Task to complete ▸ Which lines of the entries contain the word "euch"? Please list them.

Source material ▸
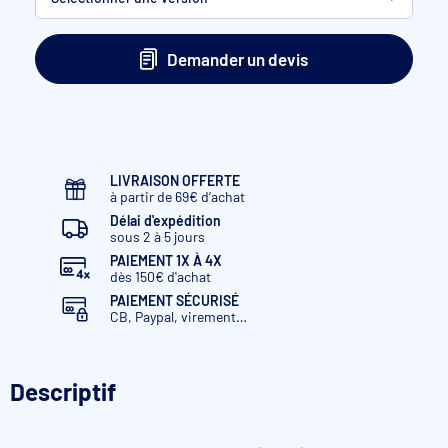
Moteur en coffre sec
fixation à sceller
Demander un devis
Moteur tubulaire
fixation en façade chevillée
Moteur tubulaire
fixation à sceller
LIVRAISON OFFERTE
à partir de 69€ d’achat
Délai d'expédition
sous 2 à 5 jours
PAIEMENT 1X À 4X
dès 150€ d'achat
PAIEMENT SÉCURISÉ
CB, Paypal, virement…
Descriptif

...

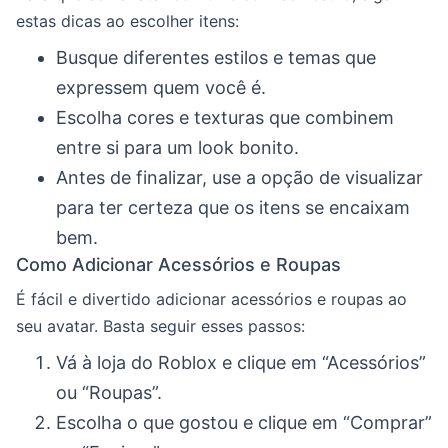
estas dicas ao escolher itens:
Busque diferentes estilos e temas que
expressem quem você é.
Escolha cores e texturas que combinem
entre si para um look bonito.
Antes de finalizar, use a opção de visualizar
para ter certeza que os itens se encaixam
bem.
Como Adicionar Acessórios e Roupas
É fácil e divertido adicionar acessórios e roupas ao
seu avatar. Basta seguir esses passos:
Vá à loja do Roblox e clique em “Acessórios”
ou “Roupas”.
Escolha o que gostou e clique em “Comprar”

...

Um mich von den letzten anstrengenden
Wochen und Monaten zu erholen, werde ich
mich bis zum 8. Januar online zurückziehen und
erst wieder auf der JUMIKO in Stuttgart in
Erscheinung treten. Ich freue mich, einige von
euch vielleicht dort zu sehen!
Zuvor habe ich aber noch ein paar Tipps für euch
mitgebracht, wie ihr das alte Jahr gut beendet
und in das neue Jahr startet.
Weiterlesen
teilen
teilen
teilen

Written solution ▸
euch vielleicht dort zu sehen!
Zuvor habe ich aber noch ein paar Tipps für euch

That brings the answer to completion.